WHAT TO PRODUCE: From the records below, work out how many lines carry the string "sécurité". Leave out everything but the number.
(EXERCISE DATA begins)
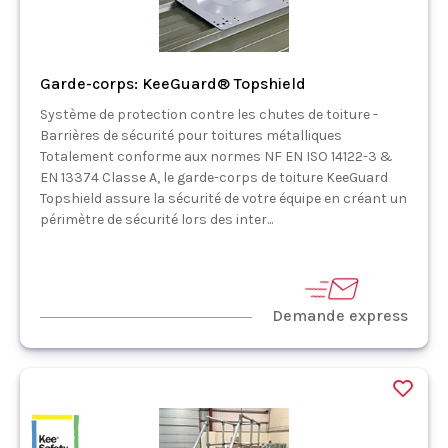
Garde-corps: KeeGuard® Topshield
Système de protection contre les chutes de toiture -
Barrières de sécurité pour toitures métalliques
Totalement conforme aux normes NF EN ISO 14122-3 &
EN 13374 Classe A, le garde-corps de toiture KeeGuard
Topshield assure la sécurité de votre équipe en créant un
périmètre de sécurité lors des inter...
Demande express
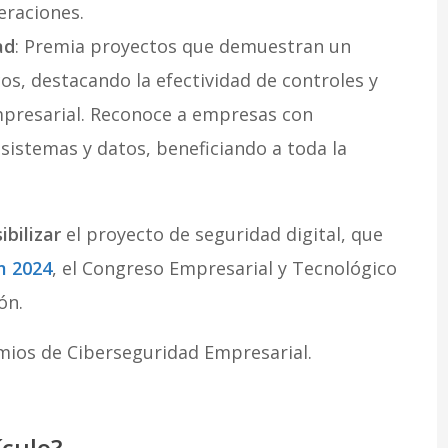
eraciones.
ad
: Premia proyectos que demuestran un
os, destacando la efectividad de controles y
mpresarial. Reconoce a empresas con
sistemas y datos, beneficiando a toda la
ibilizar
el proyecto de seguridad digital, que
m 2024
, el Congreso Empresarial y Tecnológico
ón.
mios de Ciberseguridad Empresarial.
ículo?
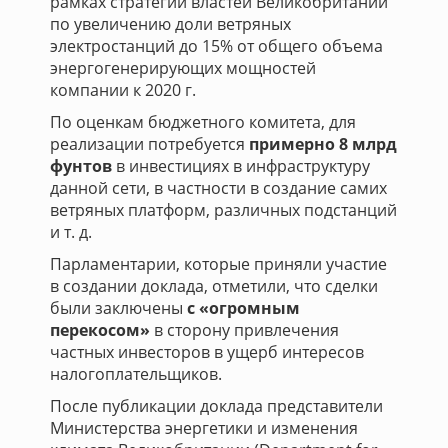
рамках стратегии властей Великобритании
по увеличению доли ветряных
электростанций до 15% от общего объема
энергогенерирующих мощностей
компании к 2020 г.
По оценкам бюджетного комитета, для
реализации потребуется
примерно 8 млрд
фунтов
в инвестициях в инфраструктуру
данной сети, в частности в создание самих
ветряных платформ, различных подстанций
и т. д.
Парламентарии, которые приняли участие
в создании доклада, отметили, что сделки
были заключены
с «огромным
перекосом»
в сторону привлечения
частных инвесторов в ущерб интересов
налогоплательщиков.
После публикации доклада представители
Министерства энергетики и изменения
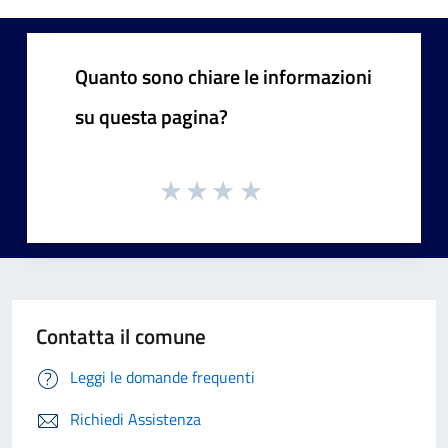
Quanto sono chiare le informazioni
su questa pagina?
Contatta il comune
Leggi le domande frequenti
Richiedi Assistenza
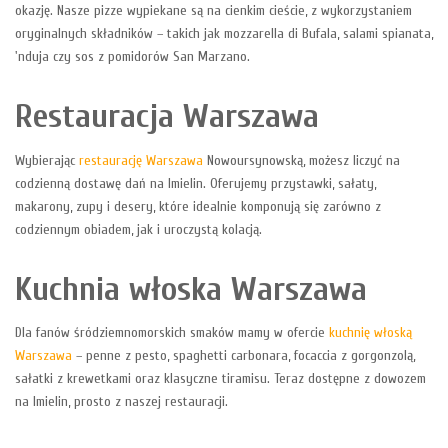
okazję. Nasze pizze wypiekane są na cienkim cieście, z wykorzystaniem
oryginalnych składników – takich jak mozzarella di Bufala, salami spianata,
'nduja czy sos z pomidorów San Marzano.
Restauracja Warszawa
Wybierając
restaurację Warszawa
Nowoursynowską, możesz liczyć na
codzienną dostawę dań na Imielin. Oferujemy przystawki, sałaty,
makarony, zupy i desery, które idealnie komponują się zarówno z
codziennym obiadem, jak i uroczystą kolacją.
Kuchnia włoska Warszawa
Dla fanów śródziemnomorskich smaków mamy w ofercie
kuchnię włoską
Warszawa
– penne z pesto, spaghetti carbonara, focaccia z gorgonzolą,
sałatki z krewetkami oraz klasyczne tiramisu. Teraz dostępne z dowozem
na Imielin, prosto z naszej restauracji.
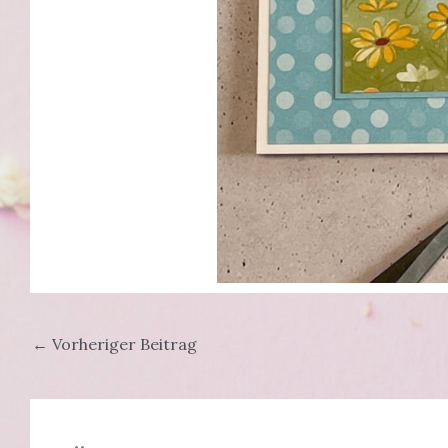
←
Vorheriger Beitrag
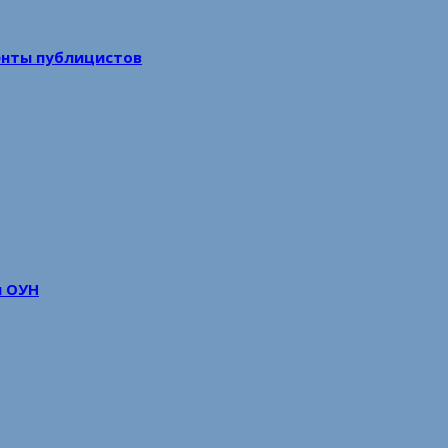
енты публицистов
м ОУН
(EXERCISE DATA ends)
RESULT OF THIS EXERCISE: 3